Several say they find no legal precedent on issue

ATLANTA – A panel of three federal judges indicated they may be prepared to declare at least part of last year’s health care law unconstitutional, tossing skeptical questions at a top Obama administration lawyer.

The judges in Wednesday’s hearing here did not state plainly that they will overturn the law, but all three inquired – more than once – about whether the law’s requirement that nearly everyone buy insurance by 2014 could be struck down while the rest of the law is upheld. The questions suggested the judges were thinking hard about declaring the mandate unconstitutional.

“I can’t find any case like this,” said Chief Judge Joel Dubina of the 11th Circuit Court of Appeals. “If we uphold this, are there any limits” on the power of the federal government?

Judge Stanley Marcus appeared to agree. “I can’t find any case” in the past where the courts upheld “telling a private person they are compelled to purchase a product in the open market. … Is there anything that suggests Congress can do this?”

That question is at the heart of the constitutional challenge to the health care law, an argument that initially was waved aside by many legal commentators, but which has now sharply divided the federal courts. So far, three federal district judges have upheld the law and two have ruled it unconstitutional. Three cases now have reached appeals courts, with a fourth appellate panel scheduled to hold a hearing in September.

The current case has gathered the most attention because it involves 26 state attorneys general – all Republicans – who jointly challenged the law. In addition, the 11th Circuit is considered among the most conservative of the federal appellate courts. If any of the appeals courts strikes down the law, the case almost certainly would land at the Supreme Court, perhaps during the election year. The 11th Circuit has been seen by legal experts as one of the more likely to rule against the administration.
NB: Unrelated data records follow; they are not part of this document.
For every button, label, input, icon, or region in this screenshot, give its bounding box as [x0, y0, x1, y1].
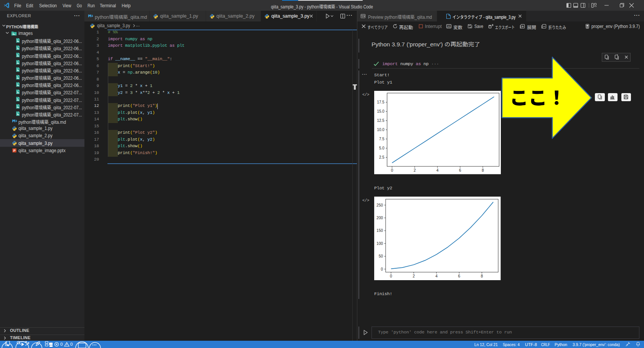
svg-text:50: 50 [379, 254, 383, 258]
svg-text:7.5: 7.5 [379, 137, 385, 141]
svg-text:12.5: 12.5 [377, 118, 385, 123]
svg-text:15.0: 15.0 [377, 109, 385, 113]
svg-text:17.5: 17.5 [377, 100, 385, 104]
svg-text:100: 100 [376, 241, 383, 245]
svg-text:200: 200 [376, 216, 383, 220]
svg-text:250: 250 [376, 203, 383, 207]
svg-text:8: 8 [481, 274, 483, 278]
svg-text:10.0: 10.0 [377, 128, 385, 132]
svg-text:0: 0 [391, 168, 393, 172]
svg-text:P: P [13, 149, 15, 153]
svg-text:4: 4 [435, 274, 438, 278]
svg-text:6: 6 [459, 168, 461, 172]
svg-text:0: 0 [381, 267, 383, 271]
svg-text:6: 6 [458, 274, 461, 278]
svg-text:8: 8 [482, 168, 484, 172]
svg-text:2: 2 [413, 274, 415, 278]
svg-text:150: 150 [376, 228, 383, 233]
svg-text:ここ！: ここ！ [510, 83, 566, 110]
svg-text:4: 4 [436, 168, 439, 172]
svg-text:0: 0 [390, 274, 392, 278]
svg-text:2: 2 [414, 168, 416, 172]
svg-text:(x): (x) [447, 25, 450, 28]
svg-text:2.5: 2.5 [379, 155, 385, 159]
svg-text:5.0: 5.0 [379, 146, 385, 150]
Acting U.S. Solicitor Neal Katyal argued the legislative branch can only exercise its powers to regulate commerce if it will have a substantial effect on the economy and solve a national, not local, problem. Health care coverage, he said, is unique because of the billions of dollars shifted in the economy when Americans without coverage seek medical care.

Congress could clearly require that a person who shows up at a hospital without insurance buy it on the spot, he said, and requiring the purchase in advance should not be the decisive difference.

Katyal faced off against former Bush administration Solicitor General Paul Clement, who said, “In 220 years, Congress never saw fit to use this power, to compel a person to engage in commerce.”

Clement also said the judges should strike down the entire law. “You can’t separate out the mandate. We take the position the whole thing falls.”